- _Exercise prompt_
Find every line in the records below that holds the word "datos" and copy it.

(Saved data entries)

-=-=-=-=-

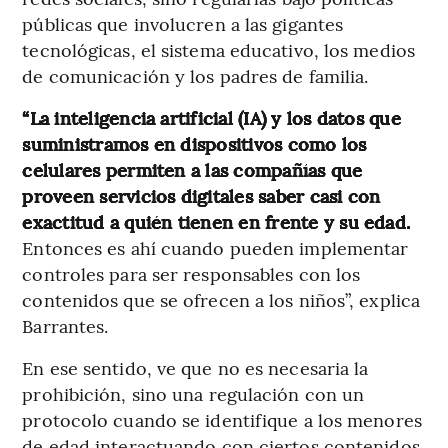
públicas que involucren a las gigantes
tecnológicas, el sistema educativo, los medios
de comunicación y los padres de familia.
“La inteligencia artificial (IA) y los datos que
suministramos en dispositivos como los
celulares permiten a las compañías que
proveen servicios digitales saber casi con
exactitud a quién tienen en frente y su edad.
Entonces es ahí cuando pueden implementar
controles para ser responsables con los
contenidos que se ofrecen a los niños”, explica
Barrantes.
En ese sentido, ve que no es necesaria la
prohibición, sino una regulación con un
protocolo cuando se identifique a los menores
de edad interactuando con ciertos contenidos.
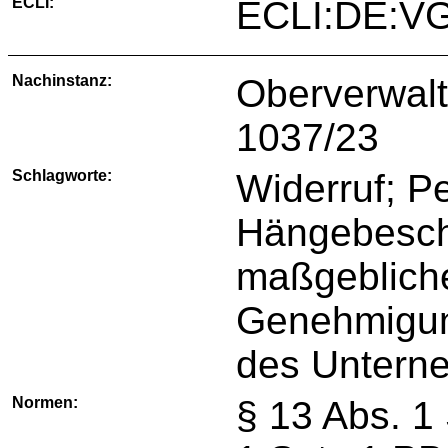
ECLI:
ECLI:DE:VG
Nachinstanz:
Oberverwal
1037/23
Schlagworte:
Widerruf; P
Hängebesch
maßgebliche
Genehmigung
des Untern
Normen:
§ 13 Abs. 1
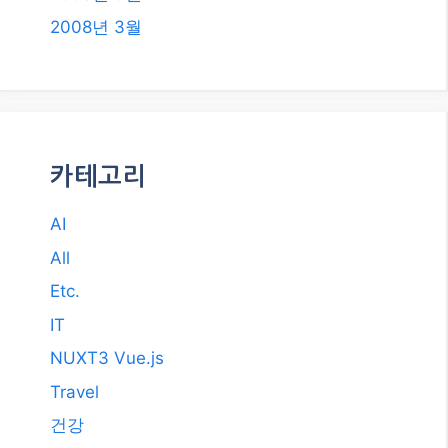
2018년 2월
2018년 1월
2017년 12월
2017년 11월
2017년 10월
2017년 7월
2011년 3월
2009년 12월
2008년 9월
2008년 3월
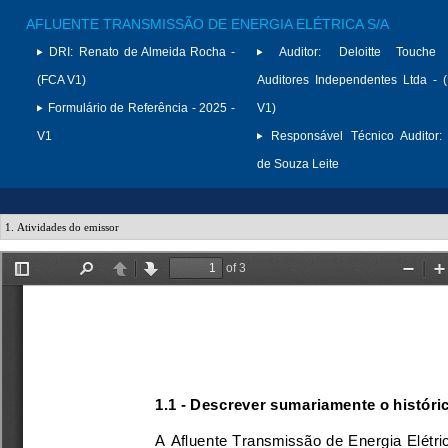
AFLUENTE TRANSMISSÃO DE ENERGIA ELÉTRICA S/A
DRI:
Renato de Almeida Rocha -
Auditor:
Deloitte Touche
(FCA V1)
Auditores Independentes Ltda -
Formulário de Referência - 2025 -
V1)
V1
Responsável Técnico Auditor:
de Souza Leite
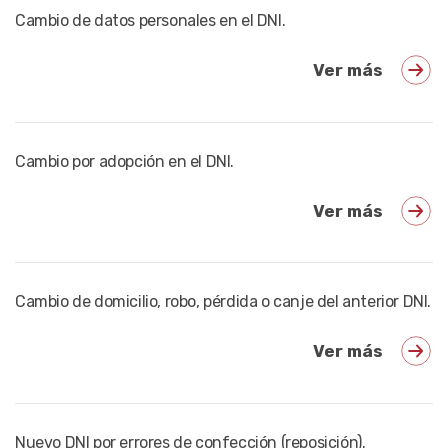
Cambio de datos personales en el DNI.
Ver más
Cambio por adopción en el DNI.
Ver más
Cambio de domicilio, robo, pérdida o canje del anterior DNI.
Ver más
Nuevo DNI por errores de confección (reposición).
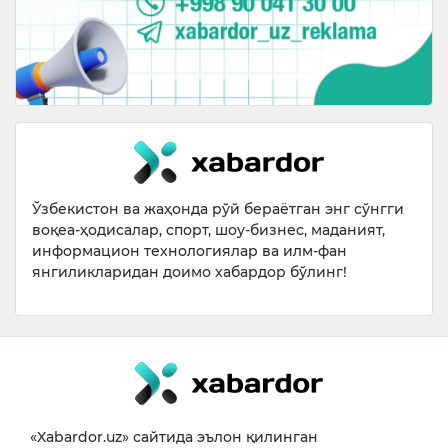
Ўзбекистон ва жаҳонда рўй бераётган энг сўнгги
воқеа-ҳодисалар, спорт, шоу-бизнес, маданият,
информацион технологиялар ва илм-фан
янгиликларидан доимо хабардор бўлинг!
«Xabardor.uz» сайтида эълон қилинган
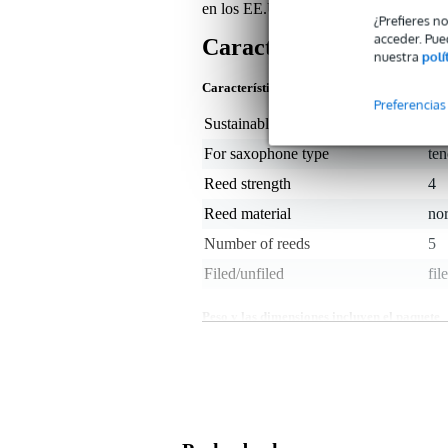
en los EE.UU..
¿Prefieres n
acceder. Pue
Características
nuestra
polí
Características del producto
Preferencias
Sustainable product
not
For saxophone type
te
Reed strength
4
Reed material
no
Number of reeds
5
Filed/unfiled
fil
Peso y las dimensiones incluyen el paquete
Peso
50 
(incluyendo el paquete)
Dimensiones
12,
(incluyendo el paquete)
Características del producto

-=-=-=-=-

- _Written solution_
“La inteligencia artificial (IA) y los datos que
Cambio de datos personales en el DNI.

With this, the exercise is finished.